Russlands Top-Biathlet Anton Schipulin beendet seine Karriere. Nach den jüngsten Doping-Anschuldigungen kehrt der 31-Jährige nicht in den Weltcup zurück und wird am Samstag bei der World Team Challenge in Gelsenkirchen seinen Abschied geben. "Dieses Rennen ist für mich das letzte in meiner Profikarriere. Ich habe die ernsthafte Entscheidung getroffen", sagte der Staffel-Olympiasieger von 2014 am Dienstag. In der Schalker Fußballarena tritt er gemeinsam mit Ex-Weltmeisterin Jekaterina Jurlowa-Percht an.

Wegen angeblichen Trainingsrückstands hatte Schipulin, Russlands Vorzeige-Skijäger, in diesem Winter noch kein Rennen bestritten. Erst im Januar wollte er nach gesundheitlichen Rückschlägen in die Weltelite zurückkehren, doch dazu kommt es nicht. Für ihn mache es keinen Sinn, sich selbst, seine Familie und seine Fans weiter im Ungewissen zu lassen. "Ich habe nicht mehr die nötige Motivation", sagte der Staffel-Olympiasieger von 2014. Zudem sei seine Gesundheit nach den vielen Jahren Leistungssport nicht mehr die allerbeste: "Ich war in den letzten Monaten immer wieder krank."

"Keine Energie mehr, mich zu wehren"

Ausschlaggebend für die Entscheidung sei aber letztlich die Tatsache gewesen, dass er im Zuge des russischen Dopingskandals nicht bei den Winterspielen im Februar dieses Jahres in Pyeongchang antreten durfte. "Ich war gut vorbereitet und hätte eine gute Chance gehabt", sagte Schipulin, der offiziell nie positiv getestet wurde.

Anfang Dezember hatten zudem die österreichischen Behörden einige Mitglieder des russischen Biathlon-Teams, darunter auch Schipulin, wegen möglicher Dopingverstöße ins Visier genommen.
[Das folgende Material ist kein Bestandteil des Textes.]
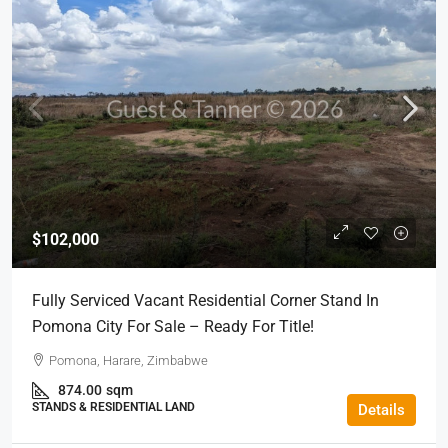
$102,000
Fully Serviced Vacant Residential Corner Stand In
Pomona City For Sale – Ready For Title!
Pomona, Harare, Zimbabwe
874.00
sqm
STANDS & RESIDENTIAL LAND
Details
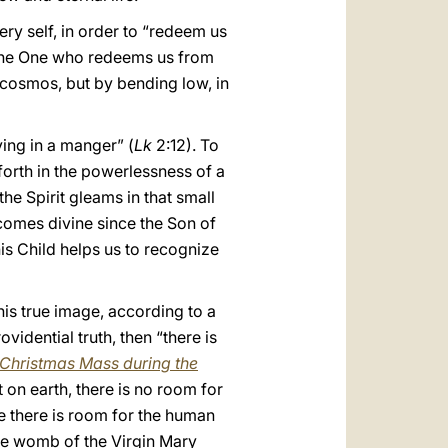
ery self, in order to “redeem us
s the One who redeems us from
e cosmos, but by bending low, in
ying in a manger” (
Lk
2:12). To
orth in the powerlessness of a
the Spirit gleams in that small
omes divine since the Son of
this Child helps us to recognize
his true image, according to a
vidential truth, then “there is
 Christmas Mass during the
 on earth, there is no room for
re there is room for the human
he womb of the Virgin Mary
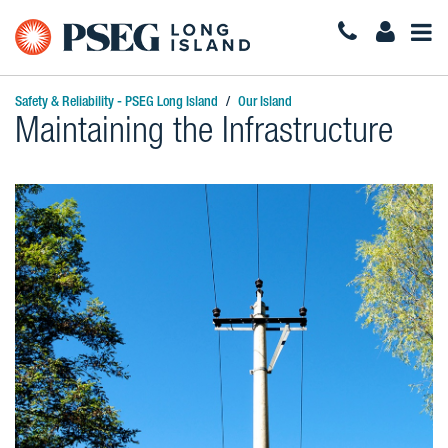
Togg
Navi
Safety & Reliability - PSEG Long Island
Our Island
Maintaining the Infrastructure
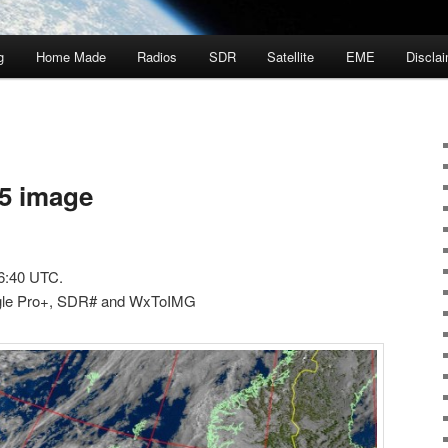
g
Home Made
Radios
SDR
Satellite
EME
Discla
5 image
6:40 UTC.
gle Pro+, SDR# and WxToIMG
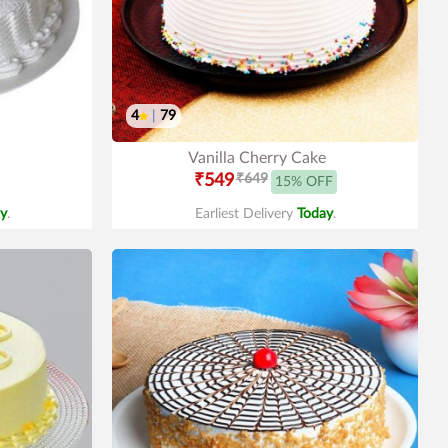
4
|
79
Vanilla Cherry Cake
₹549
₹649
15% OFF
y
.
Earliest Delivery
Today
.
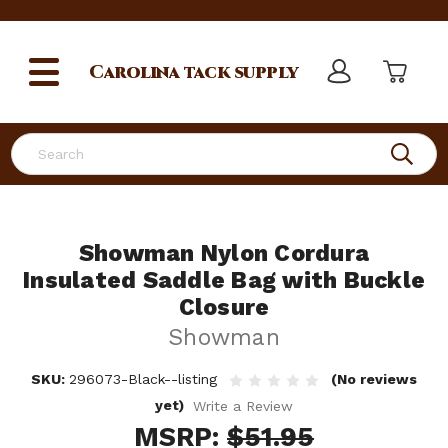
Carolina
tack supply
Search
Showman Nylon Cordura
Insulated Saddle Bag with Buckle
Closure
Showman
SKU:
296073-Black--listing
(No reviews
yet)
Write a Review
MSRP:
$51.95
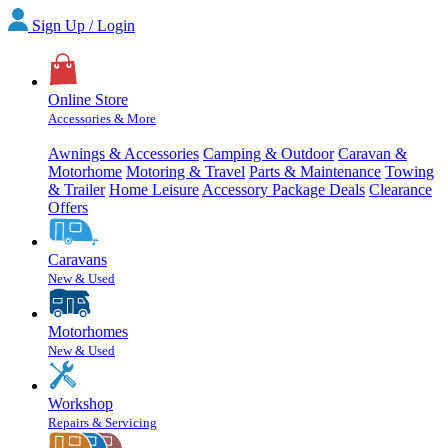
Sign Up / Login
Online Store
Accessories & More
Awnings & Accessories
Camping & Outdoor
Caravan &
Motorhome
Motoring & Travel
Parts & Maintenance
Towing
& Trailer
Home Leisure
Accessory Package Deals
Clearance
Offers
Caravans
New & Used
Motorhomes
New & Used
Workshop
Repairs & Servicing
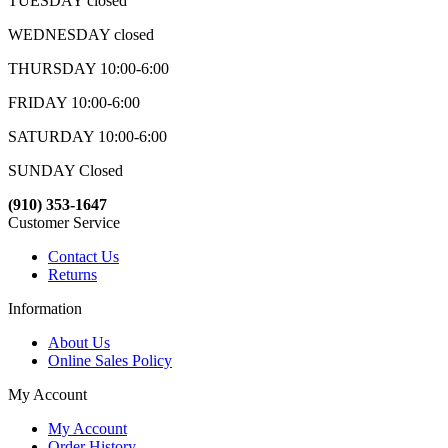
TUESDAY closed
WEDNESDAY closed
THURSDAY 10:00-6:00
FRIDAY 10:00-6:00
SATURDAY 10:00-6:00
SUNDAY Closed
(910) 353-1647
Customer Service
Contact Us
Returns
Information
About Us
Online Sales Policy
My Account
My Account
Order History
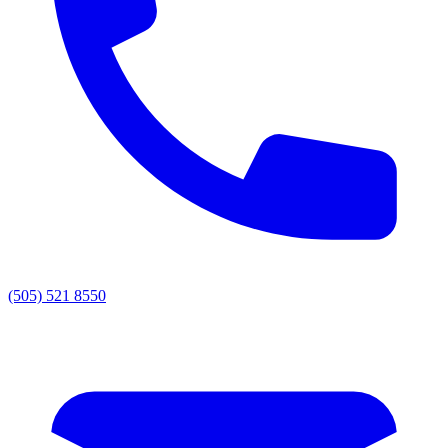
(505) 521 8550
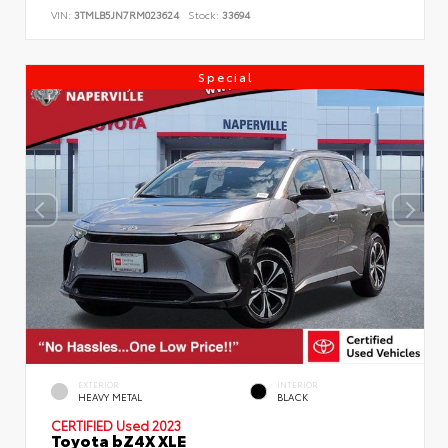
VIN:
3TMLB5JN7RM023624
Stock:
33694
Special
EXTERIOR
INTERIOR
HEAVY METAL
BLACK
CERTIFIED
Used 2023
Toyota bZ4X XLE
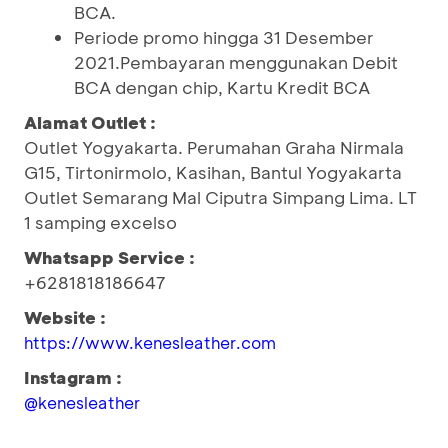
BCA.
Periode promo hingga 31 Desember
2021.Pembayaran menggunakan Debit
BCA dengan chip, Kartu Kredit BCA
Alamat Outlet :
Outlet Yogyakarta. Perumahan Graha Nirmala
G15, Tirtonirmolo, Kasihan, Bantul Yogyakarta
Outlet Semarang Mal Ciputra Simpang Lima. LT
1 samping excelso
Whatsapp Service :
+6281818186647
Website :
https://www.kenesleather.com
Instagram :
@kenesleather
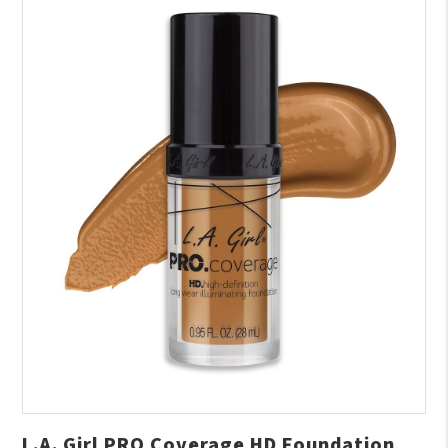
L.A. Girl PRO Coverage HD Foundation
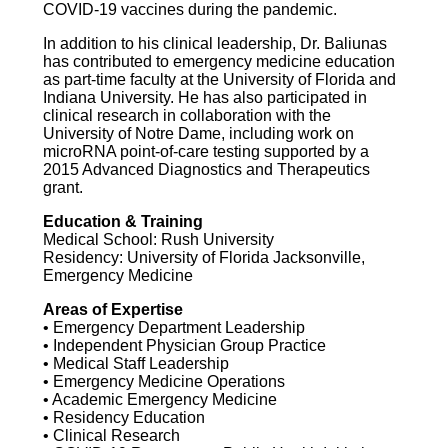
COVID-19 vaccines during the pandemic.
In addition to his clinical leadership, Dr. Baliunas
has contributed to emergency medicine education
as part-time faculty at the University of Florida and
Indiana University. He has also participated in
clinical research in collaboration with the
University of Notre Dame, including work on
microRNA point-of-care testing supported by a
2015 Advanced Diagnostics and Therapeutics
grant.
Education & Training
Medical School: Rush University
Residency: University of Florida Jacksonville,
Emergency Medicine
Areas of Expertise
• Emergency Department Leadership
• Independent Physician Group Practice
• Medical Staff Leadership
• Emergency Medicine Operations
• Academic Emergency Medicine
• Residency Education
• Clinical Research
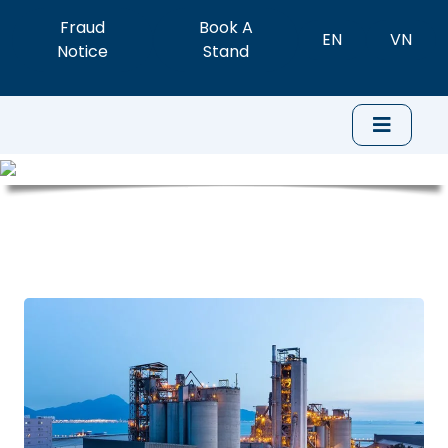
Fraud
Book A
EN
VN
Notice
Stand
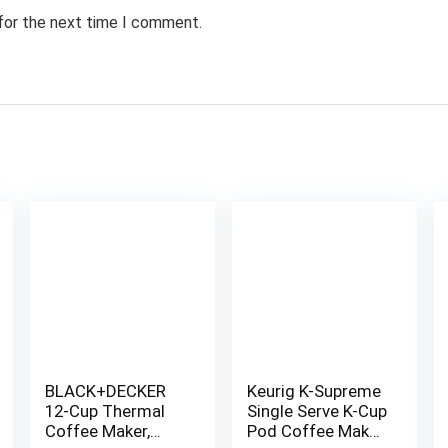
 for the next time I comment.
BLACK+DECKER
Keurig K-Supreme
12-Cup Thermal
Single Serve K-Cup
Coffee Maker,
Pod Coffee Maker,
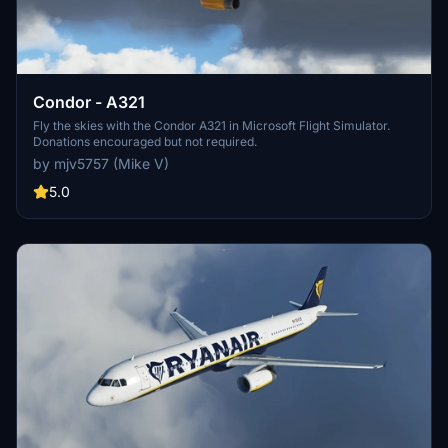
Condor - A321
Fly the skies with the Condor A321 in Microsoft Flight Simulator.
Donations encouraged but not required.
by mjv5757 (Mike V)
5.0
Es geht um die WM 2017 in Hochfilzen, wo reihenweise russische Biathleten gedopt an den Start gegangen sein sollen - und bis heute unbehelligt blieben.
"Ich habe den Anti-Doping-Code niemals verletzt", sagte Schipulin, "aber ich habe keine Energie mehr, mich immer wieder gegen diese Vorwürfe zu wehren." Schipulin selbst ist einer von fünf russischen Biathleten, gegen den die Wirtschafts- und Korruptionsstaatsanwaltschaft in Österreich ermittelt. Beim Weltcup in Hochfilzen hatte die Polizei dem russischen Teamhotel einen Besuch abgestattet, um darüber zu informieren. Schipulin befand sich zwar nicht dort, schrieb aber bei Instagram: "Ich bin äußerst verärgert, dass diese Hexenjagd weitergeht, die mein Vertrauen als sauberer Sportler nicht nur in den Kampf gegen Doping, sondern in unsere Sportart insgesamt untergräbt."

Vier Jahre zuvor hatte er mit der Staffel in Sotschi Olympiagold gewonnen und als Schlussläufer den Sieg vor Deutschland gesichert. Allerdings könnte Russland diese Medaille noch aberkannt werden, denn gegen Schipulins damaligen Teamkollegen Jewgeni Ustjugow ermittelt der Biathlon-Weltverband IBU seit November offiziell konkret wegen des Verstoßes gegen die Anti-Doping-Regeln.